Moses’ brother Aaron – the high priest for the nation of Israel – received pretty much the same message from God … although there was no humor whatsoever attached to it.
In today’s reading, we have laid out the prescription for the sacred annual event in Israel known as “The Day of Atonement” (listed on our calendars as Yom Kippur). To cover this chapter 16, we will use three days of readings – today gives the basic overview of it, with the following verses over the next two days detailing the precise activities to be observed.
The first verse gives a historical context as to exactly when this revelation came to Moses – to be passed along to Aaron. It was (presumably soon) after the death of two of Aaron’s four sons. This is recorded six chapters earlier in Leviticus 10. It is not exactly clear what Nadab and Abihu did when it says they came before the Lord with “unauthorized fire,” but whatever it was, it is apparent that they should have known better and were not being respectfully accurate about how they were serving. Fire came out from the Lord and killed them on the spot – and Aaron and the two other brothers were essentially told to stay there and not grieve over them at all! All of this happened on day #1 that Aaron and the boys were doing their priestly job.
So – back to our chapter 16 – if you were Aaron, and Moses came to you and said, “The Lord says that you are not to go behind the curtain into the most holy place where resides the ark and the mercy seat whenever you want to” … would you, in light of what you saw happen to your boys, be ready to listen and to apply every detail? And, oh my – there were details.
This ceremony was to occur but once a year; Aaron was to wear certain garments that were clean – and he was not to be stinky himself; Aaron was to prepare a sacrifice for himself and his family, since they were sinners; and Aaron was to secure two goats to make atonement for the sins of the people. We’ll circle back along with the text in the next two readings to go over these details and what they mean.
But today, let me make one main point about this whole scenario. Notice how in the old economy of the Old Covenant that it was a scary sort of “stay away” kind of thing? The picture is of a God who is filled with wrath at sin – one who could only be approached in very precise and prescribed ways. The reason for that is … well … God was angry at sin and could only be approached carefully in specified ways. But then, in the New Testament economy of the New Covenant, the attitude is one that is grace-enriched with an entire open-armed flavor of “Come unto me!” Why the difference? In a word – “propitiation.” God has been satisfied by the covering (atonement) for sin that was paid by the blood of Christ. Remember the moment of the death of Christ and what happened?… The thick curtain in the Temple that separated off the most holy place was ripped open and people could even see into this place that was continuously hidden from sight – representing that the way to God had been opened to all.
Are you getting this?

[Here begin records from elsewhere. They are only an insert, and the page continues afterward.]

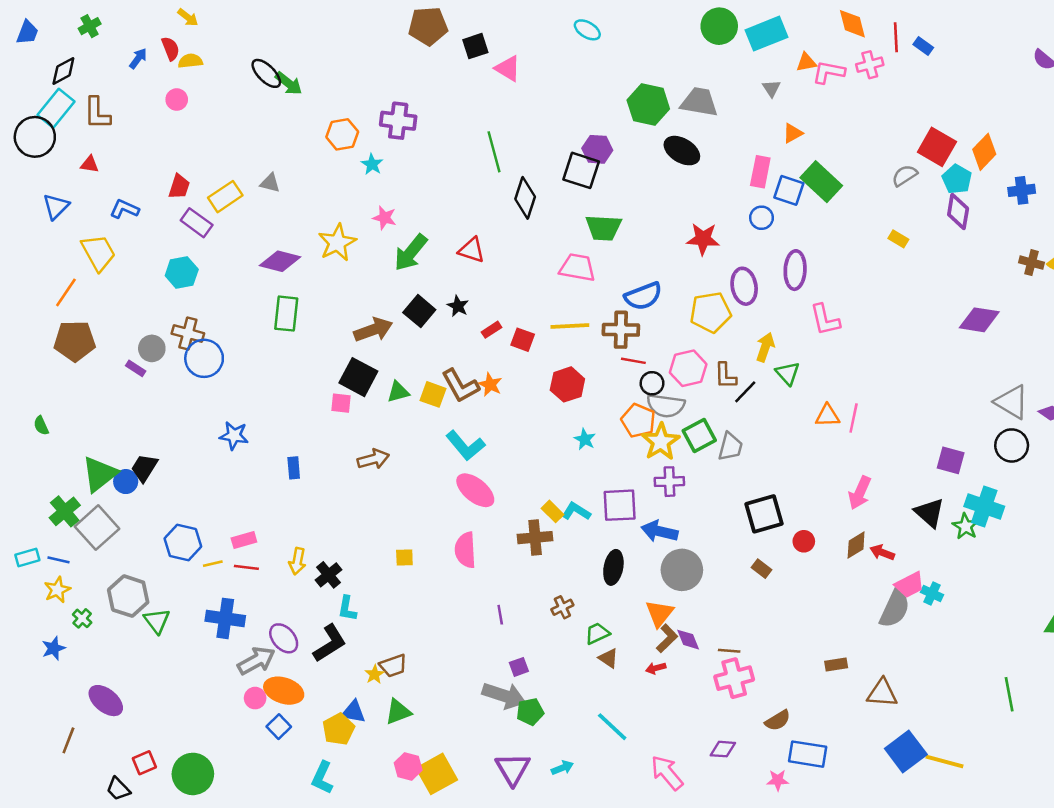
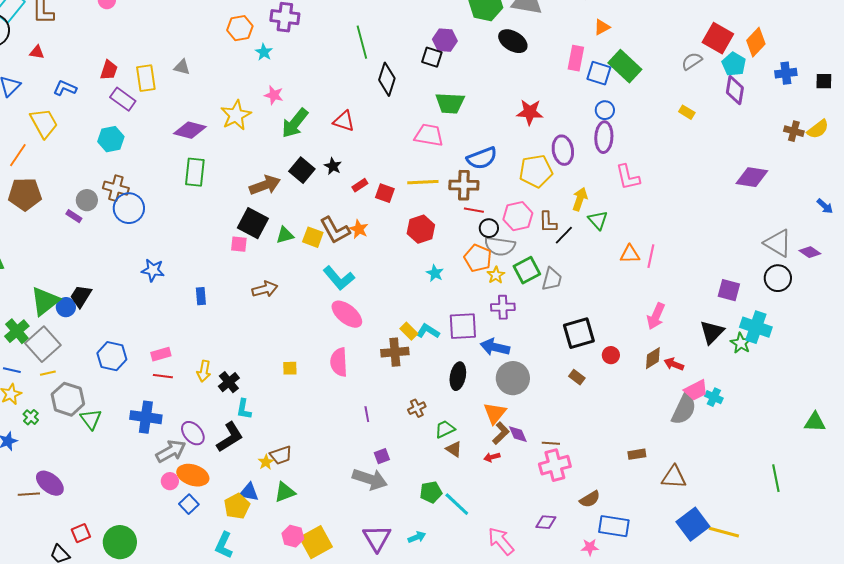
black square: (581, 170) -> (432, 57), size x0.7
yellow rectangle: (225, 197) -> (146, 78), turned -64
blue circle: (762, 218) -> (605, 110), moved
yellow star: (661, 442) -> (496, 275), size x0.6
black triangle: (929, 513) -> (712, 332), turned 32
yellow line: (213, 564) -> (48, 373), moved
green pentagon: (530, 712) -> (431, 492), moved
brown line: (68, 740) -> (29, 494), moved, turned 65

Are you picking up on these “cross words”?? They are important. How about making plans to worship with us this Friday night at 7:00? We’ll talk about this some more.
16:1 The Lord spoke to Moses after the death of the two sons of Aaron who died when they approached the Lord. 2 The Lord said to Moses: “Tell your brother Aaron that he is not to come whenever he chooses into the Most Holy Place behind the curtain in front of the atonement cover on the ark, or else he will die. For I will appear in the cloud over the atonement cover.
3 “This is how Aaron is to enter the Most Holy Place: He must first bring a young bull for a sin offering and a ram for a burnt offering. 4 He is to put on the sacred linen tunic, with linen undergarments next to his body; he is to tie the linen sash around him and put on the linen turban. These are sacred garments; so he must bathe himself with water before he puts them on. 5 From the Israelite community he is to take two male goats for a sin offering and a ram for a burnt offering.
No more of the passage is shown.